Gautam Gambhir was a player who once made you care for him. Earnestness seeped through his visage. Here was an international player who openly talked about his insecurities, self-doubts, and his struggles.
Even when he failed, he made you step back from the passions of the moment to understand, through his innate sincerity, the darker and deeper motivations that run through a sportsman trying to battle it out at the top.
|India ‘A’ skipper Gautam Gambhir with teammate MS Gony during a practice session in Chennai yesterday
He was never a great player to watch, didn’t have great technique, but someone who was always waged a battle of mind over his body. Somewhere in the last 18 months, that old Gambhir began to fade away.

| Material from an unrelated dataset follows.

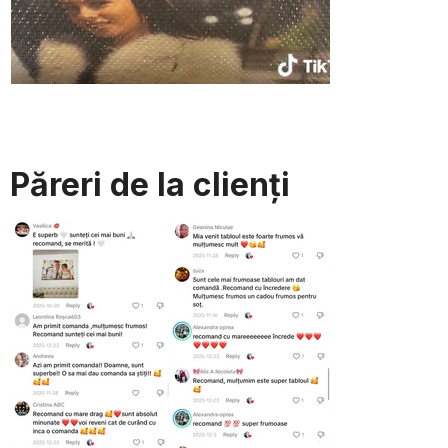
Păreri de la clienți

Something happened; it’s difficult to say what. A lazy guess will be that the fame and the charm of power got to him but that will be just a speculation. It’s more accurate to see the change through its effects.
Questions on his form were met with sanctimonious speeches on how hundreds don’t matter. It was bizarre. Here he was struggling to get starts, and on rare occasions he did he was failing to convert them, and he was talking about hundreds.
If it was a lesser man, it would have been tempting to see it as cunning, albeit flawed, strategy to ward off criticism. Because of his sincere past, you strove to understand him. It was perhaps, one reasoned, his way to combat self-doubts.
Unlike many of us, top sportsmen excel at such pressure situations not because they are devoid of self-doubts but because they know how to suppress them.
They don’t like to acknowledge it as that very act might drag them deeper into an abyss. Perhaps, Gambhir was doing just that. Maybe he carried that act of selfpreservation too far and that was his mistake.
As that psychology cliché goes, unless you acknowledge that you have slipped, erred, you can’t change the situation. The first step is acceptance. Some of us arrive at that stage a tad too early, almost in panic, some never do, and some like Gambhir try avoiding that stage.
He was definitely lucky that there was no great competition to his spot and he kept getting chances. He last scored a Test hundred three years ago.
The first signs of his combative spirit popped up on his twitter page last Sunday, the day he was dropped for the first two Tests against Australia. “No sympathies plz … Had my bak to d wall in d past 2, dis is no difrent. Will fight,” he tweeted. Hopefully this is an acceptance that he needs to improve and not a closing of walls inside his mind.
Hopefully, this won’t regress into self-pity and a persecution complex. We have seen that in few other cricketers who were dropped before. And of course most of us do that in our own lives for it’s difficult to stand apart and see oneself. It’s not as if Gambhir didn’t try hard during his struggles.
Right through Australia one saw him sweating it out in the nets with the coach Duncan Fletcher on his game but the problems outside off stump refused to disappear.
The head started to fall, the footwork began to show that resultant panic, the hands, that held the bat, seemed self-destructively attracted to the ball, and he looked like a walking wicket on any track that did something.
Gambhir is still lucky. There is no serious competition still. M Vijay and Shikhar Dhawan are yet to prove that they belong at that level. And he is just 31, not an age to lie down and surrender.
And if his tweets are anything to go by, he won’t. He gets his first chance today as he leads India A in a three-day game against Australians in Chennai. He is an aggressive individual but his aggression isn’t macho.
It’s almost endearingly vulnerable, of a man trying to prove himself, a man at a battle with himself if not the world. With Gambhir, cricket isn’t a joyous activity. “I don't think I enjoy too much of cricket, to be honest. I think for me, cricket is something which is my priority,” he said once.
So, if not joy, if he can get his priorities right, and re-discover his old earnest self, he can still make a comeback.